The quality of fit of the response surface models was assessed by ANOVA. The adjusted coefficient of determination (R²), the coefficient of variation (CV) and the statistical parameters F-value and lack of fit (p-value) were determined for each of the responses. The models developed presented adjusted coefficients of determination (R² adj) in the range of 0.886–0.964, suggesting that the experimental data matched well with the predicted values. Furthermore, the CV ranged from 1.98 to 3.55%, indicating the reliability and accuracy of the model. ANOVA results showed high F-values for all response variables (21.65–587.22), implying that the model was highly significant and there was no lack of fit.

Once the effect of the three factors (temperature, time, and solid loading) on all responses had been analysed, the software was able to determine the individual optimum conditions for each response. These depended on the response variable and ranged between 99.5 °C (TPC) and 100 °C (FRAP), 22.9 min (FRAP) and 34.3 min (hydroxytyrosol content) and 3% solids (FRAP) and 6.4% solids (ABTS). The predicted optimum values were: 41 mg GAE/g EOP for TPC, 6 mg/g EOP for hydroxytyrosol content, 55 mg TE/g EOP for the antioxidant capacity determined by the FRAP method and 102 mg TE/g EOP by the ABTS method.

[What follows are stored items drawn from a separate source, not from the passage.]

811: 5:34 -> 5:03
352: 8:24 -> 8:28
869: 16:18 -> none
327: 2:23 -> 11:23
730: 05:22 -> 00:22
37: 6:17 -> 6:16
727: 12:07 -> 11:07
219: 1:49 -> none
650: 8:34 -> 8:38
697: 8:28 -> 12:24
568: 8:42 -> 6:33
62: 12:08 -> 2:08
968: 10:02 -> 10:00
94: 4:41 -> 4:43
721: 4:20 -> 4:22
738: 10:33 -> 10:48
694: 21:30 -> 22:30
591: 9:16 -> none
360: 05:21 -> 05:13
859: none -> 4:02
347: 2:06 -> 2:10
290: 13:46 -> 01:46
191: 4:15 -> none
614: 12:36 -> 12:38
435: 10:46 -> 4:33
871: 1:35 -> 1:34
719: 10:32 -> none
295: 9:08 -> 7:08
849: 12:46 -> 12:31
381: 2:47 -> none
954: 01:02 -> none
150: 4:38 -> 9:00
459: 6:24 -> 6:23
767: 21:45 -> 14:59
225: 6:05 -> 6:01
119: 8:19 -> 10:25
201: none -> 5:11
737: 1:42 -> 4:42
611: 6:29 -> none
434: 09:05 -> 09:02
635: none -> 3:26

The results obtained show that MAE is an efficient technique for the extraction of bioactive compounds from EOP using short extraction times, as other studies suggested for olive pomace [12], and simply using water.

4. Conclusions

MAE, using water as a “green” solvent, was efficient for the extraction of antioxidant compounds from EOP, including hydroxytyrosol. Its content was maximized at 99.7 °C, 34.3 min and a solid loading of 3.9% (w/v): 6 mg/g EOP.